The war on passwords enters a new chaotic phase


never was a question that would take years to turn the world away from passwords. Digital authentication technology, while deeply flawed, is ubiquitous and inveterate. However, for the past five years, the secure authentication industry association known as the FIDO Alliance has been making progress promote “pass keys”, a passwordless alternative to sign in to apps and websites. And yet, you probably still use a lot of passwords every day. In fact, you may not have any account protected by a passkey, despite wide adoption by Microsoft, Google, Apple, and many more.

At the RSA Security Conference in San Francisco next week, Christiaan Brand, Co-Chair of the FIDO2 Technical Working Group and Product Manager for Identity and Security at Google, will present a talk on new features and the growth in key adoption. by the way. He also plans to examine the current challenges facing passkeys in countering the inertia that passwords have accumulated over decades, and the long game of slowly phasing out password dominance.

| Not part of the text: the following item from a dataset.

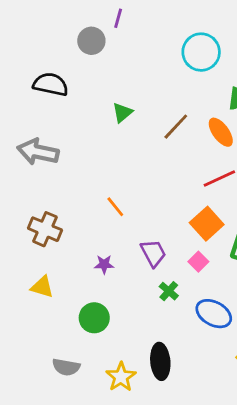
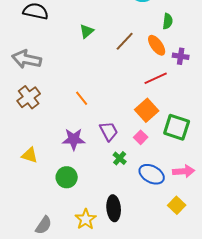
brown cross: (45, 229) -> (29, 97), moved, turned 30
purple star: (104, 264) -> (74, 139), size x1.6
gray semicircle: (66, 367) -> (44, 225), moved, turned -66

“What I want to highlight is how far we’ve come, but what problems remain unresolved,” says Brand. “Passwords are everywhere and they are bad, but everyone is used to them. Users don’t want to be surprised and don’t like the change. Therefore, it is very important to think of access keys as augmentation. We need to push users towards what will be easier and more secure.”

Over the past year, Brand says, FIDO has made significant progress implementing features to support its passwordless vision. The infrastructure is now ready to support access keys so they can be synced across devices, get services that prompt users for access keys instead of always using the default username and password, and use the Bluetooth-based proximity detection to share passkey authentication between devices. These three points address the main usability issues that FIDO publishes publicly. willing to improve A year ago.

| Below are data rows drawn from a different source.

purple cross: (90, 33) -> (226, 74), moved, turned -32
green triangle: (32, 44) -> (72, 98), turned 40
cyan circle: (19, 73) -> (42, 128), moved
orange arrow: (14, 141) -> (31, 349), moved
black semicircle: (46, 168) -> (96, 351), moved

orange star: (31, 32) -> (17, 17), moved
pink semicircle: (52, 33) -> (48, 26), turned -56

However, in practice, there are still obstacles, and the development of these solutions has taken time. For example, Brand says the new Bluetooth-based proximity sensing protocol was carefully designed to avoid security issues that often plague Bluetooth implementations. The idea was to remove most of the functionality of Bluetooth and exclusively use the protocol for proximity checks instead of data transfers. This approach has allowed passkeys to bypass many of Bluetooth’s quirks and reliability issues when attempting to pair devices.

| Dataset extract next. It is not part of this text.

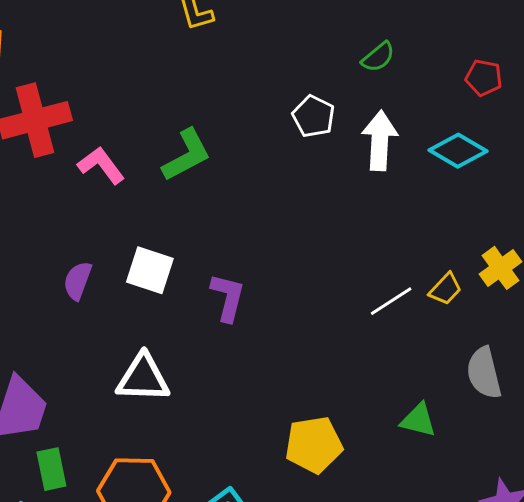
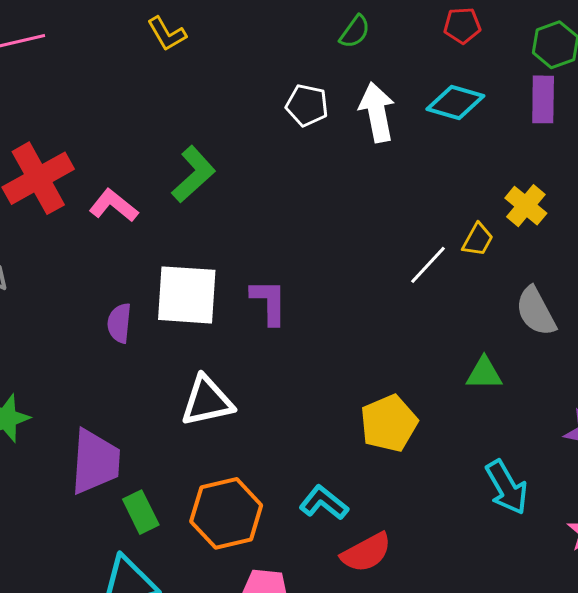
white square: (150, 270) -> (187, 295), size x1.4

However, developing a consistent “user experience” (UX) for passkeys across different operating systems and web services is an ongoing challenge. If, for example, you sign in to your Google account from a Mac using traditional passwords, your credentials are still verified against what Google has on record for your account on one of the company’s servers. But the security and phishing resistance benefits of passkeys come from the fact that they work differently. If you use a passkey to sign in to your Google account from a Mac, the cryptographic verification is done locally and Apple is never directly involved; everything the user experiences during the interaction is provided by macOS, not Google.